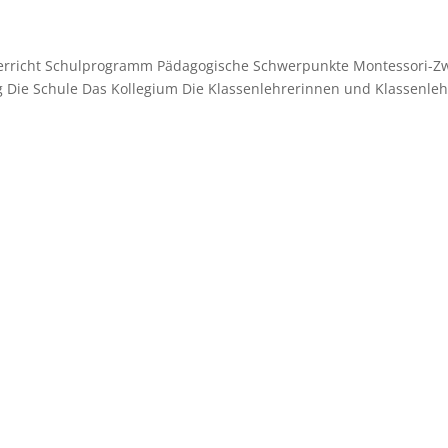
terricht Schulprogramm Pädagogische Schwerpunkte Montessori-Z
 Die Schule Das Kollegium Die Klassenlehrerinnen und Klassenleh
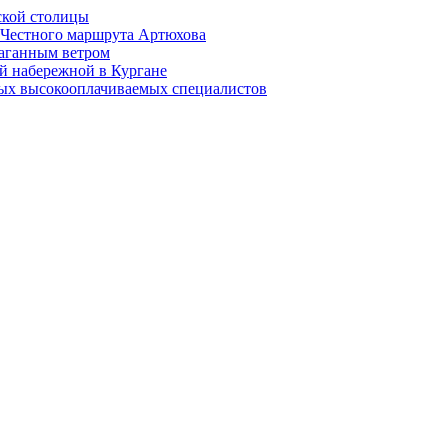
ской столицы
й Честного маршрута Артюхова
раганным ветром
й набережной в Кургане
мых высокооплачиваемых специалистов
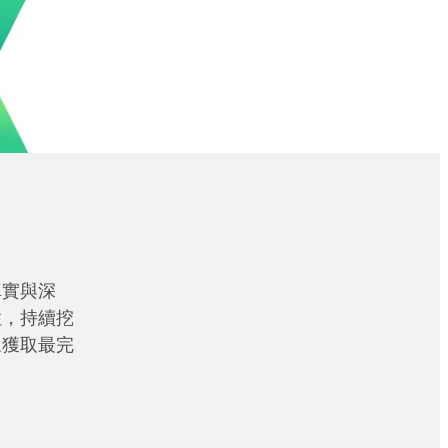
真實與深
性，持續挖
眾獲取最完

= = = = = = =

*Problem description:* The answer is the complete set of records, copied exactly, with pictures omitted.

*Written solution:*
terricht Schulprogramm Pädagogische Schwerpunkte Montessori-Z
 Die Schule Das Kollegium Die Klassenlehrerinnen und Klassenleh
ской столицы
й Честного маршрута Артюхова
раганным ветром
й набережной в Кургане
мых высокооплачиваемых специалистов
真實與深
性，持續挖
眾獲取最完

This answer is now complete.